Task brief: Within the lines below, the span from the line with "en els subfòrums" to the line with "relaxar! Mesmo que", both ends included, is to be reproduced exactly, with pictures omitted.

Dataset entries
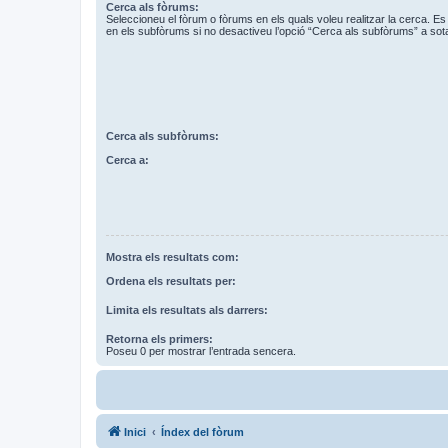
Cerca als fòrums:
Seleccioneu el fòrum o fòrums en els quals voleu realitzar la cerca. 
en els subfòrums si no desactiveu l’opció “Cerca als subfòrums” a sot
Cerca als subfòrums:
Cerca a:
Mostra els resultats com:
Ordena els resultats per:
Limita els resultats als darrers:
Retorna els primers:
Poseu 0 per mostrar l’entrada sencera.
Inici
Índex del fòrum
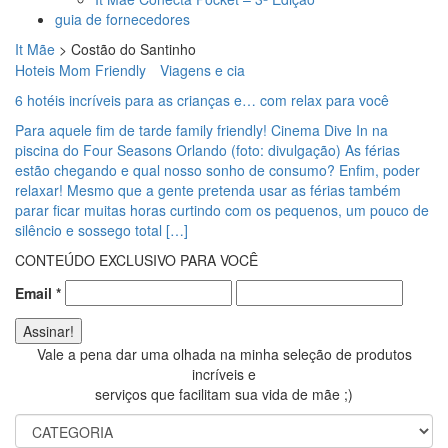
guia de fornecedores
It Mãe
>
Costão do Santinho
Hoteis Mom Friendly
Viagens e cia
6 hotéis incríveis para as crianças e… com relax para você
Para aquele fim de tarde family friendly! Cinema Dive In na
piscina do Four Seasons Orlando (foto: divulgação) As férias
estão chegando e qual nosso sonho de consumo? Enfim, poder
relaxar! Mesmo que a gente pretenda usar as férias também
parar ficar muitas horas curtindo com os pequenos, um pouco de
silêncio e sossego total […]
CONTEÚDO EXCLUSIVO PARA VOCÊ
Email
*
Vale a pena dar uma olhada na minha seleção de produtos
incríveis e
serviços que facilitam sua vida de mãe ;)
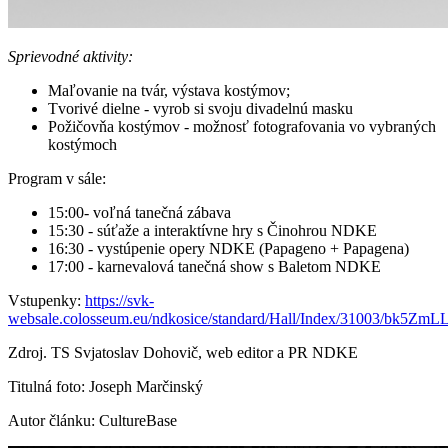
Sprievodné aktivity:
Maľovanie na tvár, výstava kostýmov;
Tvorivé dielne - vyrob si svoju divadelnú masku
Požičovňa kostýmov - možnosť fotografovania vo vybraných
kostýmoch
Program v sále:
15:00- voľná tanečná zábava
15:30 - súťaže a interaktívne hry s Činohrou NDKE
16:30 - vystúpenie opery NDKE (Papageno + Papagena)
17:00 - karnevalová tanečná show s Baletom NDKE
Vstupenky:
https://svk-
websale.colosseum.eu/ndkosice/standard/Hall/Index/31003
Zdroj. TS Svjatoslav Dohovič, web editor a PR NDKE
Titulná foto: Joseph Marčinský
Autor článku: CultureBase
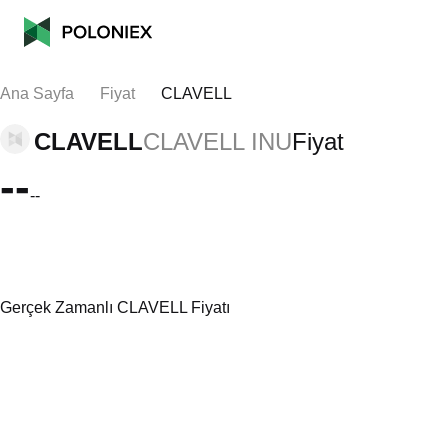
Ana Sayfa
Fiyat
CLAVELL
CLAVELL
CLAVELL INU
Fiyat
--
--
Gerçek Zamanlı CLAVELL Fiyatı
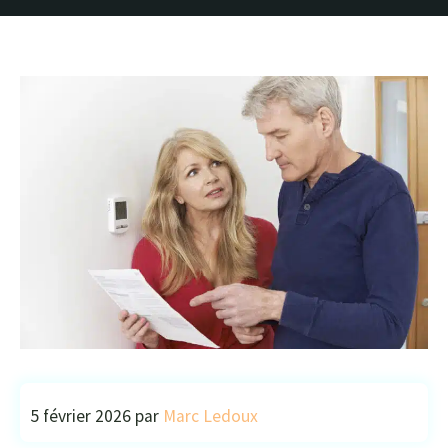
5 février 2026
par
Marc Ledoux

Solution:
en els subfòrums si no desactiveu l’opció “Cerca als subfòrums” a sot
Cerca als subfòrums:
Cerca a:
Mostra els resultats com:
Ordena els resultats per:
Limita els resultats als darrers:
Retorna els primers:
Poseu 0 per mostrar l’entrada sencera.
Inici
Índex del fòrum
guia de fornecedores
It Mãe
>
Costão do Santinho
Hoteis Mom Friendly
Viagens e cia
6 hotéis incríveis para as crianças e… com relax para você
Para aquele fim de tarde family friendly! Cinema Dive In na
piscina do Four Seasons Orlando (foto: divulgação) As férias
estão chegando e qual nosso sonho de consumo? Enfim, poder
relaxar! Mesmo que a gente pretenda usar as férias também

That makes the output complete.